# Fixing stuck button on PPI processor



## Mless5 (Aug 21, 2006)

I am a victim of dead "up" button on the remote control of PPI DCX730 processor. Never thought it would happen to me, but you know... I decided to take some pictures while fixing it. 

It will take 5 minutes, good soldering gun, tweezers will help too. What I did here was I got rid of dead button (might try to find like that one later on) and took one from Preset 6 to replace it with.

So we have a dead button to deal with, in my case it was up arrow:










Undo two screws on the sides that hold plastic faceplate:










Carefully start separating face plate plastic with buttons from the rest of the control unit:










Undo the ribbon cable plug, it comes out by hand, no tools needed:










Once you undo it, you will be able to separate faceplate from the controller even more, opening access to 4 black phillips screw that hold PCB:


















Undo all 4 and start lifting PCB. BE CAREFUL as there are small tabs in plastic that hold PCB in. You can flex walls out to release PCB. You can see tabs towards the center of the picture:










Un solder what ever preset button you are ready to loose (make sure it is not the one that you have your best settings on right now):










Undo dead button:










And replace it with a good one: 










Close up what it should look like once you're done:










Putting it back together is a reverse, make sure you hook up the connector and don't get the ribbon jammed between plastics.


----------



## CMR22 (Feb 10, 2007)

Nice tutorial. You can also fix them without soldering in a new one just in case someone wasnt comfortable with a soldering iron. 

http://www.diymobileaudio.com/forum/showthread.php?t=19662

These are all destined to fail at some point, its just a question of when.


----------



## Whiterabbit (May 26, 2006)

http://www.partsexpress.com/pe/show...112&vReviewShow=1&vReviewRand=8141829#reviews

add some perfboard as a spacer and to center the wires, and should be good to go.

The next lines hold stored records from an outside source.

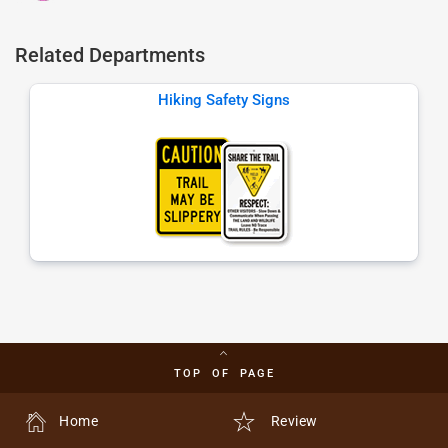
Related Departments
Hiking Safety Signs
TOP OF PAGE
Home
Review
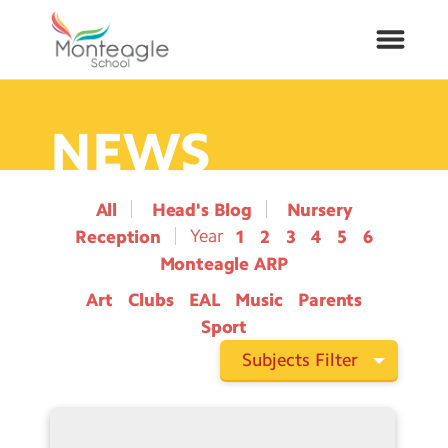
NEWS
About Us
School Info
All
Head's Blog
Nursery
Reception
1
2
3
4
5
6
Curriculum
Monteagle ARP
Art
Clubs
EAL
Music
Parents
ARP
Sport
Year Groups
Subjects Filter
Contact Us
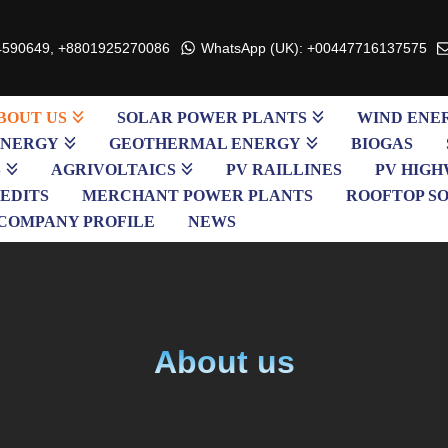
4590649, +8801925270086
WhatsApp (UK): +00447716137575
BOUT US
SOLAR POWER PLANTS
WIND ENE
ENERGY
GEOTHERMAL ENERGY
BIOGAS
S
AGRIVOLTAICS
PV RAILLINES
PV HIGH
EDITS
MERCHANT POWER PLANTS
ROOFTOP S
COMPANY PROFILE
NEWS
About us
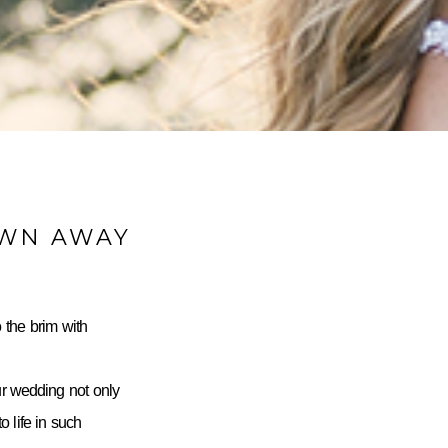
OWN AWAY
 the brim with
ur wedding not only
 life in such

Alternately may be able to find that part on digikey.


----------



## mvw2 (Oct 2, 2005)

Ow, yours broke off. I got mine with a lop-sided #4 button had to take it appart to fix it. Mine didn't break like yours though, just was off the side of it somehow...although I can see it possibly doing it under normal use, might have happened when shipped.

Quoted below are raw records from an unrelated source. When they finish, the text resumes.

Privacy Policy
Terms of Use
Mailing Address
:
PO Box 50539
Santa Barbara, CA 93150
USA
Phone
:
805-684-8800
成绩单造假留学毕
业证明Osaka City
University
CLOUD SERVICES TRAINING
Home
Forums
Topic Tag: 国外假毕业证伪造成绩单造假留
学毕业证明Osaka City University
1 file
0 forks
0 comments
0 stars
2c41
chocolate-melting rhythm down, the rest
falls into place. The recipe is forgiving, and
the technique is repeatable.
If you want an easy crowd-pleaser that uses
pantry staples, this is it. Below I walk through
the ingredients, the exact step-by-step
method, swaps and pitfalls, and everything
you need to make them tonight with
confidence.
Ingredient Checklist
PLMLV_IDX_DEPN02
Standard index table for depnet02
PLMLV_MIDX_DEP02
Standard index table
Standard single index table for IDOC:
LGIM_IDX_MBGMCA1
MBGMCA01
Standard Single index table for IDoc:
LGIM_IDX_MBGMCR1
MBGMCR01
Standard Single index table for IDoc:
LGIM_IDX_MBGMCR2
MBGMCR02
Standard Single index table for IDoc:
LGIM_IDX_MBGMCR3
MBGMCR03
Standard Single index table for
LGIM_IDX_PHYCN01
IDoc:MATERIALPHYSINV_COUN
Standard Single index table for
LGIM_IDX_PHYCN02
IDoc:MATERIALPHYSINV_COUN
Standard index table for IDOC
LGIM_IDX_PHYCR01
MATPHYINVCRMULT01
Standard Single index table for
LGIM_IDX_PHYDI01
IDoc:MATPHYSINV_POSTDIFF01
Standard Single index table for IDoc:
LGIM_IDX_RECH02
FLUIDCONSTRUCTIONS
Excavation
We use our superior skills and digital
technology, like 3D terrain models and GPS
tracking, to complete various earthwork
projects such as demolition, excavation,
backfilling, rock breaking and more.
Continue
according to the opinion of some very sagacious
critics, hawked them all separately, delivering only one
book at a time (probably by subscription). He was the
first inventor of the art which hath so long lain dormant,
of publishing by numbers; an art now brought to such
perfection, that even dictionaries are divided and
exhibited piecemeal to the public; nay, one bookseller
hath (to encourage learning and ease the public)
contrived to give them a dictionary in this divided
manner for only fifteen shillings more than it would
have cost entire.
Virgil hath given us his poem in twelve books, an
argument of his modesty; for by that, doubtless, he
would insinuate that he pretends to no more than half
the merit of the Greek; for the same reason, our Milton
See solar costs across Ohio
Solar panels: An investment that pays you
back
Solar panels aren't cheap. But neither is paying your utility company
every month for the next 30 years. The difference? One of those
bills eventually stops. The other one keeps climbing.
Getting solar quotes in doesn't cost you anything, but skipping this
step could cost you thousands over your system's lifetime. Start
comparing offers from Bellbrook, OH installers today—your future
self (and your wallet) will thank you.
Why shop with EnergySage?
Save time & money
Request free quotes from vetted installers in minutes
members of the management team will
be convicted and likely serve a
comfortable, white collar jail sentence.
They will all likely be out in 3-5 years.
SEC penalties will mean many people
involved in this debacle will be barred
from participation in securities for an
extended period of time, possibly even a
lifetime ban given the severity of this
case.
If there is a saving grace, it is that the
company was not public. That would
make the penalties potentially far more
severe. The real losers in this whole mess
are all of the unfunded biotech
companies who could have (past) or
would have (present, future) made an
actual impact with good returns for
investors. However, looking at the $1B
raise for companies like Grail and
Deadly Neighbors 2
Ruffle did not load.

You have the option of removing the flat data cable shown in picture #6 as well. It's just a flat ribbon that slides in a slot. The release is by pulling up on the brown clip around it. Pull up on the brown piece, the ribbon slides right out. To put back in, slide into the slot, hold in and press down on the brown clip to secure. It's just a little easier to fiddle with the controller unit without both parts attacked like that.


----------